Après une brève évocation - en voix off - du souvenir de son père « chassant des mouches imaginaires », la danseuse-chorégraphe imagine ce qui s’est passé dans sa tête alors que, attendant les clients dans son taxi, une ultime bataille - réelle ? fictive ? - lui a fait perdre le dernier fil de la réalité.
Elle enfile une chemise trop grande, se glisse dans sa peau, racontant la journée fatidique. L’agacement de cette prise de parole d’abord maladroite s’estompe dès que son récit s’effiloche, s’enroule sur lui-même jusqu’à se fondre dans les soubresauts de son corps.
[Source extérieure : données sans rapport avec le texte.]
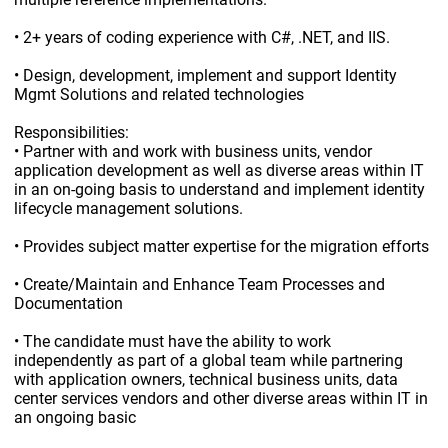
• 2+ years of coding experience with C#, .NET, and IIS.
• Design, development, implement and support Identity
Mgmt Solutions and related technologies
Responsibilities:
• Partner with and work with business units, vendor
application development as well as diverse areas within IT
in an on-going basis to understand and implement identity
lifecycle management solutions.
• Provides subject matter expertise for the migration efforts
• Create/Maintain and Enhance Team Processes and
Documentation
• The candidate must have the ability to work
independently as part of a global team while partnering
with application owners, technical business units, data
center services vendors and other diverse areas within IT in
an ongoing basic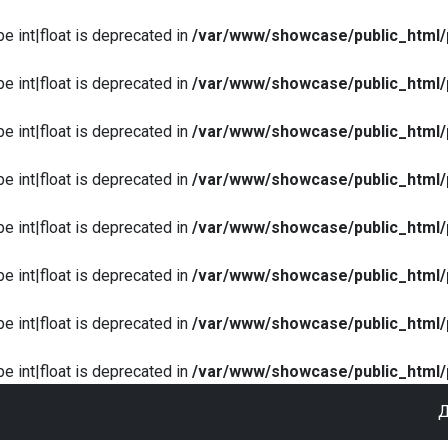
pe int|float is deprecated in
/var/www/showcase/public_html/
pe int|float is deprecated in
/var/www/showcase/public_html/
pe int|float is deprecated in
/var/www/showcase/public_html/
pe int|float is deprecated in
/var/www/showcase/public_html/
pe int|float is deprecated in
/var/www/showcase/public_html/
pe int|float is deprecated in
/var/www/showcase/public_html/
pe int|float is deprecated in
/var/www/showcase/public_html/
pe int|float is deprecated in
/var/www/showcase/public_html/
Д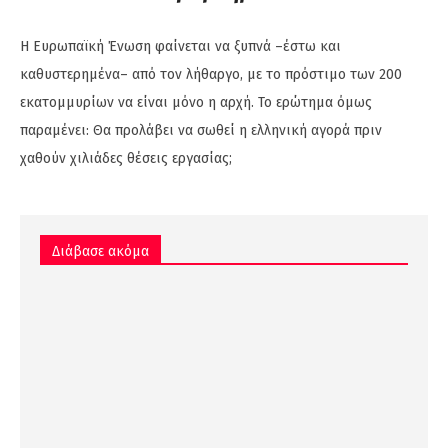
Η Ευρωπαϊκή Ένωση φαίνεται να ξυπνά –έστω και
καθυστερημένα– από τον λήθαργο, με το πρόστιμο των 200
εκατομμυρίων να είναι μόνο η αρχή. Το ερώτημα όμως
παραμένει: Θα προλάβει να σωθεί η ελληνική αγορά πριν
χαθούν χιλιάδες θέσεις εργασίας;
Διάβασε ακόμα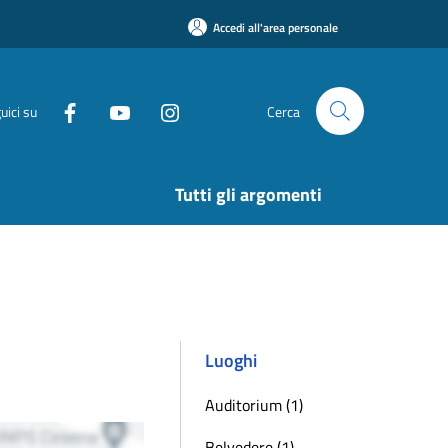
Accedi all'area personale
uici su
Cerca
Tutti gli argomenti
Luoghi
Auditorium (1)
Belvedere (1)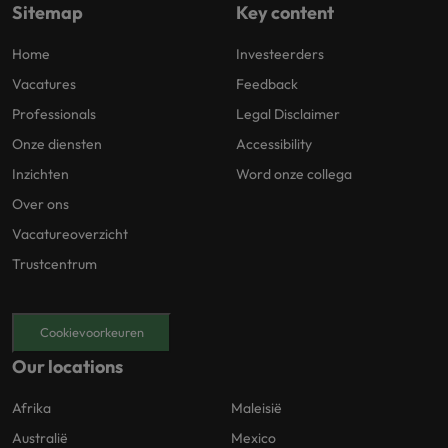
Sitemap
Key content
Home
Investeerders
Vacatures
Feedback
Professionals
Legal Disclaimer
Onze diensten
Accessibility
Inzichten
Word onze collega
Over ons
Vacatureoverzicht
Trustcentrum
Cookievoorkeuren
Our locations
Afrika
Maleisië
Australië
Mexico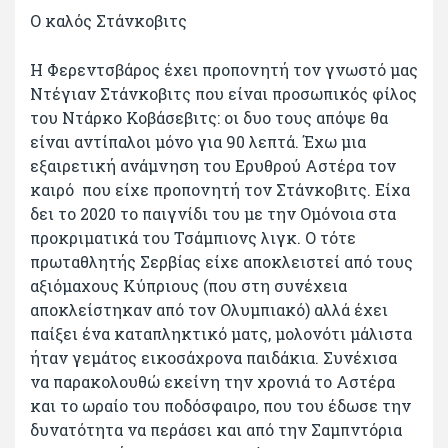
Ο καλός Στάνκοβιτς
Η Φερεντσβάρος έχει προπονητή τον γνωστό μας
Ντέγιαν Στάνκοβιτς που είναι προσωπικός φίλος
του Ντάρκο Κοβάσεβιτς: οι δυο τους απόψε θα
είναι αντίπαλοι μόνο για 90 λεπτά. Έχω μια
εξαιρετική ανάμνηση του Ερυθρού Αστέρα τον
καιρό που είχε προπονητή τον Στάνκοβιτς. Είχα
δει το 2020 το παιγνίδι του με την Ομόνοια στα
προκριματικά του Τσάμπιονς λιγκ. Ο τότε
πρωταθλητής Σερβίας είχε αποκλειστεί από τους
αξιόμαχους Κύπριους (που στη συνέχεια
αποκλείστηκαν από τον Ολυμπιακό) αλλά έχει
παίξει ένα καταπληκτικό ματς, μολονότι μάλιστα
ήταν γεμάτος εικοσάχρονα παιδάκια. Συνέχισα
να παρακολουθώ εκείνη την χρονιά το Αστέρα
και το ωραίο του ποδόσφαιρο, που του έδωσε την
δυνατότητα να περάσει και από την Σαμπντόρια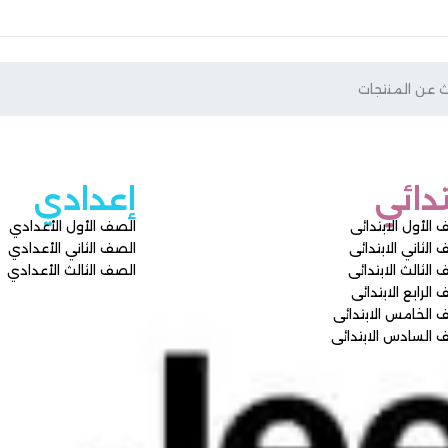
إعدادي
ى
الصف الأول الأعدادي
ى
الصف الثاني الأعدادي
ى
الصف الثالث الأعدادي
ى
ائى
دائى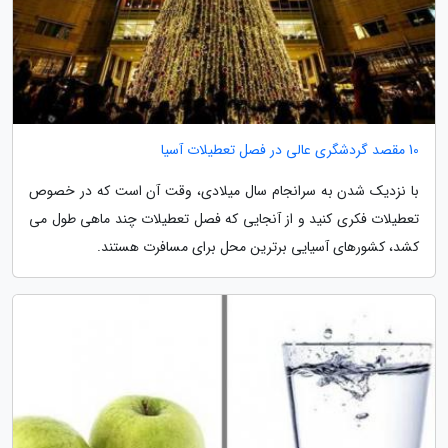
10 مقصد گردشگری عالی در فصل تعطیلات آسیا
با نزدیک شدن به سرانجام سال میلادی، وقت آن است که در خصوص
تعطیلات فکری کنید و از آنجایی که فصل تعطیلات چند ماهی طول می
کشد، کشورهای آسیایی برترین محل برای مسافرت هستند.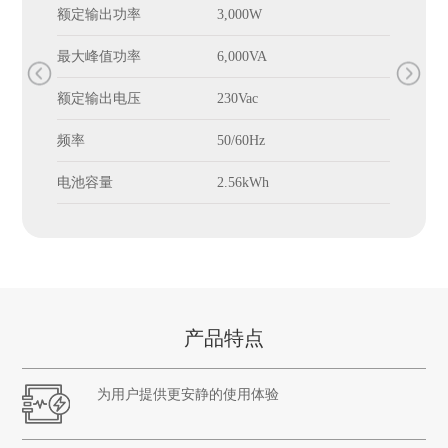
额定输出功率
3,000W
最大峰值功率
6,000VA
额定输出电压
230Vac
频率
50/60Hz
电池容量
2.56kWh
产品特点
为用户提供更安静的使用体验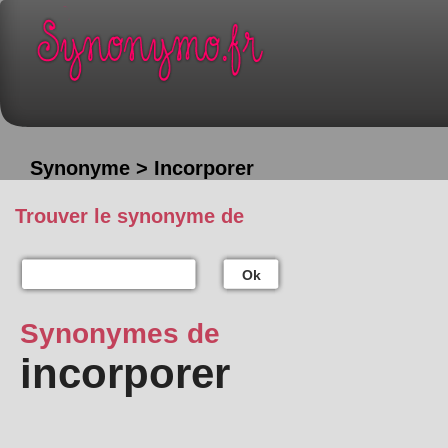
Synonyme > Incorporer
Trouver le synonyme de
Ok
Synonymes de
incorporer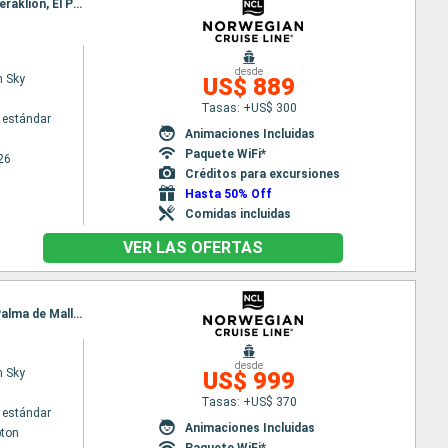
Itinerario : Barcelona, Villefranche, Livorno, Civitavecchia - Roma, Salerno, Santoríni, Mykonos, Heraklion, El Pireo Atenas
desde
n Sky
US$ 889
Tasas: +US$ 300
 estándar
Animaciones Incluidas
Paquete WiFi*
26
Créditos para excursiones
Hasta 50% Off
Comidas incluidas
VER LAS OFERTAS
Itinerario : Southampton, Ijmuiden, Zeebrugge, Le Havre, Vigo, Lisboa, Cadiz, Motril, Cartagena, Palma de Mallorca, Barcelona
desde
n Sky
US$ 999
Tasas: +US$ 370
 estándar
Animaciones Incluidas
ton
Paquete WiFi*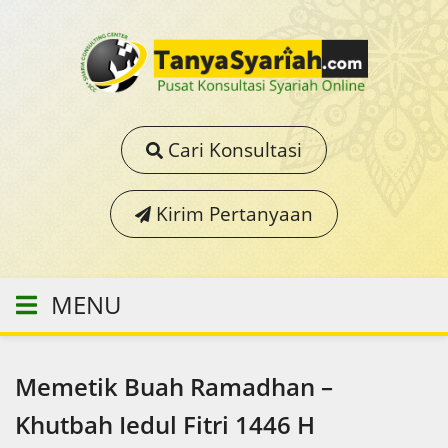
Cari Konsultasi
Kirim Pertanyaan
MENU
Memetik Buah Ramadhan –
Khutbah Iedul Fitri 1446 H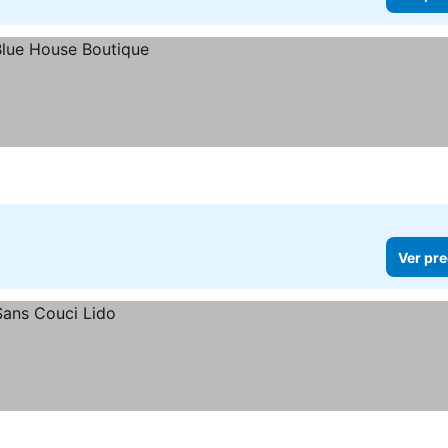
Ver pre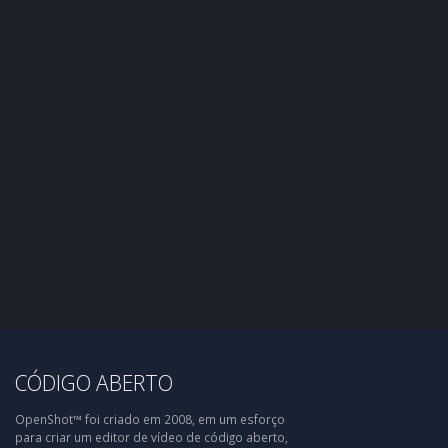
CÓDIGO ABERTO
OpenShot™ foi criado em 2008, em um esforço
para criar um editor de vídeo de código aberto,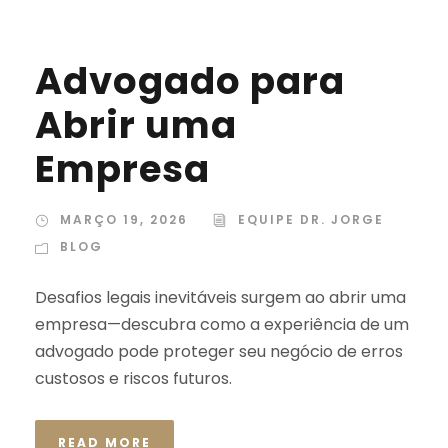
Advogado para
Abrir uma
Empresa
MARÇO 19, 2026
EQUIPE DR. JORGE
BLOG
Desafios legais inevitáveis surgem ao abrir uma
empresa—descubra como a experiência de um
advogado pode proteger seu negócio de erros
custosos e riscos futuros.
READ MORE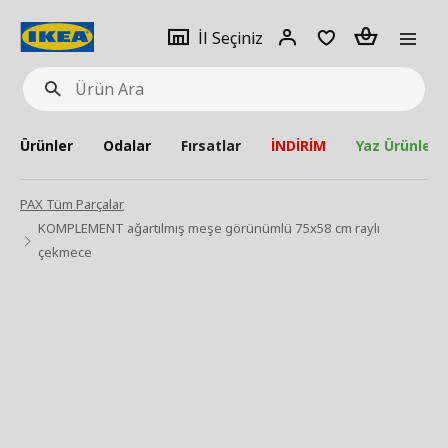
pat
İl
Giriş
Adet
İl Seçiniz
Ürün
seçiniz
Yap
Ara
Ürünler
Odalar
Fırsatlar
İNDİRİM
Yaz Ürünleri
PAX Tüm Parçalar
KOMPLEMENT ağartılmış meşe görünümlü 75x58 cm raylı
çekmece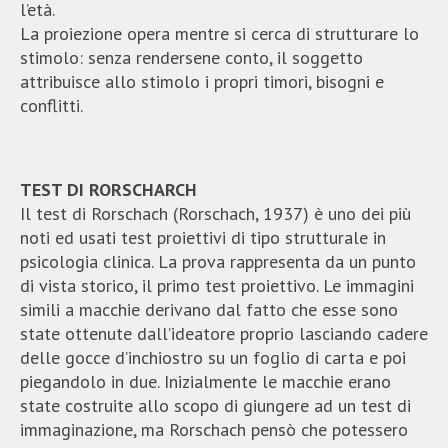
l’età.
La proiezione opera mentre si cerca di strutturare lo
stimolo: senza rendersene conto, il soggetto
attribuisce allo stimolo i propri timori, bisogni e
conflitti.
TEST DI RORSCHARCH
Il test di Rorschach (Rorschach, 1937) è uno dei più
noti ed usati test proiettivi di tipo strutturale in
psicologia clinica. La prova rappresenta da un punto
di vista storico, il primo test proiettivo. Le immagini
simili a macchie derivano dal fatto che esse sono
state ottenute dall’ideatore proprio lasciando cadere
delle gocce d’inchiostro su un foglio di carta e poi
piegandolo in due. Inizialmente le macchie erano
state costruite allo scopo di giungere ad un test di
immaginazione, ma Rorschach pensò che potessero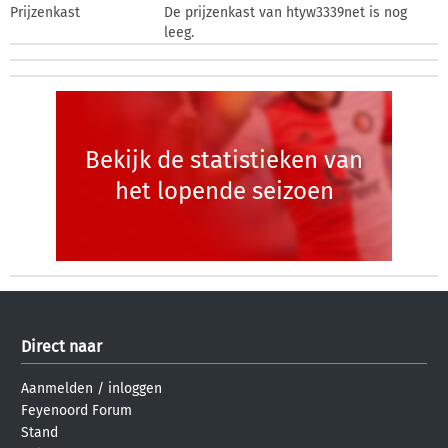
Prijzenkast
De prijzenkast van htyw3339net is nog
leeg.
Bekijk de statistieken van
het lopende seizoen
Direct naar
Aanmelden
/
inloggen
Feyenoord Forum
Stand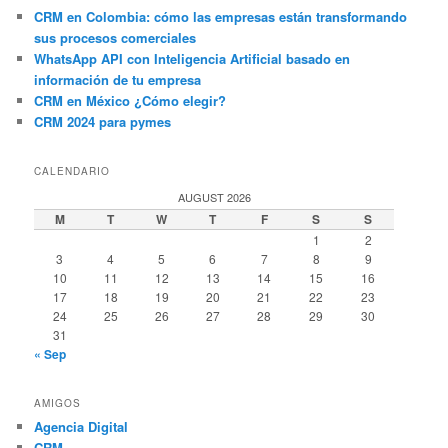
CRM en Colombia: cómo las empresas están transformando
sus procesos comerciales
WhatsApp API con Inteligencia Artificial basado en
información de tu empresa
CRM en México ¿Cómo elegir?
CRM 2024 para pymes
CALENDARIO
AUGUST 2026
M
T
W
T
F
S
S
1
2
3
4
5
6
7
8
9
10
11
12
13
14
15
16
17
18
19
20
21
22
23
24
25
26
27
28
29
30
31
« Sep
AMIGOS
Agencia Digital
CRM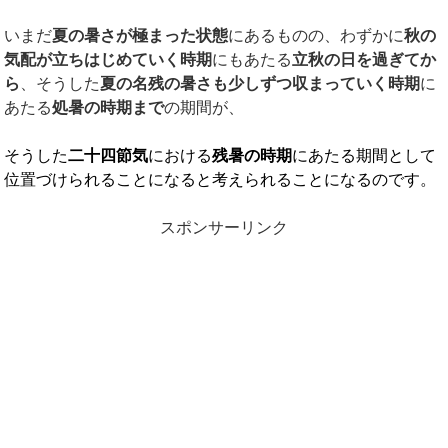
いまだ
夏の暑さが極まった状態
にあるものの、わずかに
秋の
気配が立ちはじめていく時期
にもあたる
立秋の日を過ぎてか
ら
、そうした
夏の名残の暑さも少しずつ収まっていく時期
に
あたる
処暑の時期まで
の期間が、
そうした
二十四節気
における
残暑の時期
にあたる期間として
位置づけられることになると考えられることになるのです。
スポンサーリンク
Corps qui incarne alors les tourments de l’esprit.
S’ensuivent de grands segments chorégraphiques ponctués par un souvenir, un extrait sonore du fou qui chante, ou une troublante vidéo des yeux du père se confondant avec ceux de sa fille. La danse est disloquée, fragmentée, scratchée comme le dj ferait avec ses vinyles. C’est celle d’un corps qui se bat contre lui-même, contre la gravité du sens. Puis soudain, la gestuelle se fait ample et fluide, libérée temporairement de ses tyrannies. Mais toujours fébrile, entre la grâce et la dépossession de soi.
Ce style unique rejoint celui développé depuis 2002 avec Victor Quijada au sein du Rubberbandance Group, hybride entre la danse urbaine, le classique qu’elle a embrassé aux Grands Ballets Canadiens et le contemporain.
Une grande chorégraphie ? Pas tout à fait. Mais une oeuvre essentielle, cathartique, et soigneusement construite. Anne Plamondon sait surtout (pour l’instant) créer du mouvement, habiter l’espace et le geste. Son génie : avoir scellé un pacte artistique avec la dramaturge Marie Brassard, dont on sent l’apport vital dans l’articulation subtile de la danse, du son enregistré, des temps d’arrêt. Pour trouver l’équilibre du déséquilibre.